> Dataset entries
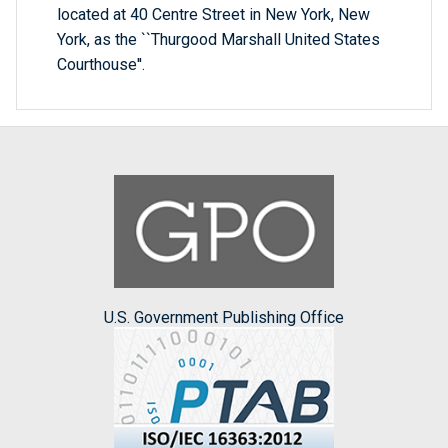
located at 40 Centre Street in New York, New
York, as the ``Thurgood Marshall United States
Courthouse''.
U.S. Government Publishing Office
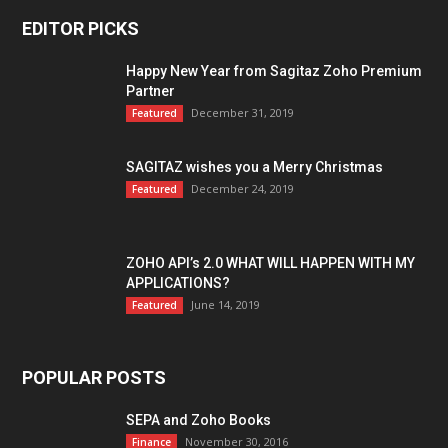
EDITOR PICKS
Happy New Year from Sagitaz Zoho Premium
Partner
December 31, 2019
Featured
SAGITAZ wishes you a Merry Christmas
December 24, 2019
Featured
ZOHO API’s 2.0 WHAT WILL HAPPEN WITH MY
APPLICATIONS?
June 14, 2019
Featured
POPULAR POSTS
SEPA and Zoho Books
November 30, 2016
Finance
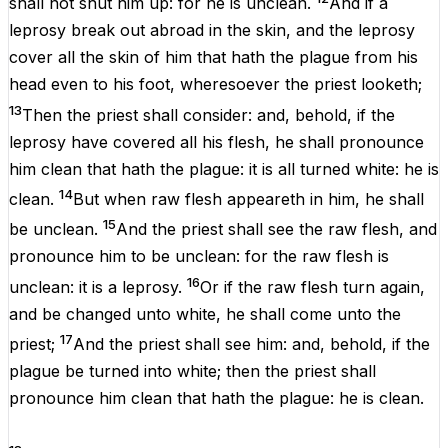
shall not
shut
him up: for he
is
unclean
.
And if a
leprosy
break
out
abroad
in the
skin
, and the
leprosy
cover
all the
skin
of
him that hath
the
plague
from his
head
even to his
foot
, wheresoever the
priest
looketh
;
13
Then the
priest
shall
consider
: and, behold,
if
the
leprosy
have
covered
all his
flesh
, he shall pronounce
him
clean
that hath
the
plague
: it is all
turned
white
: he
is
14
clean
.
But
when
raw
flesh
appeareth
in him, he shall
15
be
unclean
.
And the
priest
shall
see
the
raw
flesh
, and
pronounce him to be
unclean
:
for
the
raw
flesh
is
16
unclean
: it
is
a
leprosy
.
Or if the
raw
flesh
turn
again
,
and be
changed
unto
white
, he shall
come
unto the
17
priest
;
And the
priest
shall
see
him: and, behold,
if
the
plague
be
turned
into
white
; then the
priest
shall
pronounce
him
clean
that hath
the
plague
: he
is
clean
.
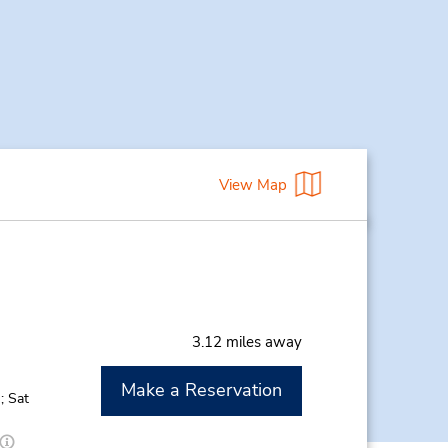
View Map
3.12 miles away
Make a Reservation
; Sat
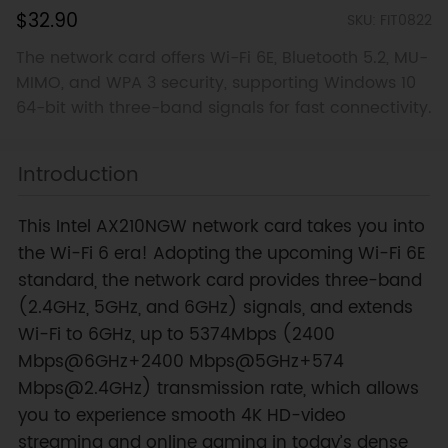
$32.90
SKU: FIT0822
The network card offers Wi-Fi 6E, Bluetooth 5.2, MU-
MIMO, and WPA 3 security, supporting Windows 10
64-bit with three-band signals for fast connectivity.
Introduction
This Intel AX210NGW network card takes you into
the Wi-Fi 6 era! Adopting the upcoming Wi-Fi 6E
standard, the network card provides three-band
(2.4GHz, 5GHz, and 6GHz) signals, and extends
Wi-Fi to 6GHz, up to 5374Mbps (2400
Mbps@6GHz+2400 Mbps@5GHz+574
Mbps@2.4GHz) transmission rate, which allows
you to experience smooth 4K HD-video
streaming and online gaming in today’s dense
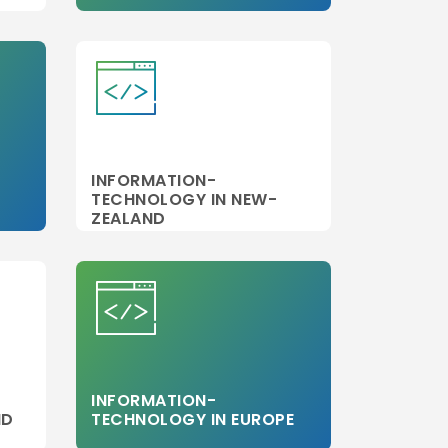
INFORMATION-
TECHNOLOGY IN NEW-
ZEALAND
INFORMATION-
ND
TECHNOLOGY IN EUROPE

> AIM OF THE EXERCISE
The line containing "SKU: FIT0822" and all lines after it, through the last line of the records, should be returned exactly. Omit the pictures.

> EXERCISE SOLUTION
SKU: FIT0822
The network card offers Wi-Fi 6E, Bluetooth 5.2, MU-
MIMO, and WPA 3 security, supporting Windows 10
64-bit with three-band signals for fast connectivity.
Introduction
This Intel AX210NGW network card takes you into
the Wi-Fi 6 era! Adopting the upcoming Wi-Fi 6E
standard, the network card provides three-band
(2.4GHz, 5GHz, and 6GHz) signals, and extends
Wi-Fi to 6GHz, up to 5374Mbps (2400
Mbps@6GHz+2400 Mbps@5GHz+574
Mbps@2.4GHz) transmission rate, which allows
you to experience smooth 4K HD-video
streaming and online gaming in today’s dense
INFORMATION-
TECHNOLOGY IN NEW-
ZEALAND
INFORMATION-
ND
TECHNOLOGY IN EUROPE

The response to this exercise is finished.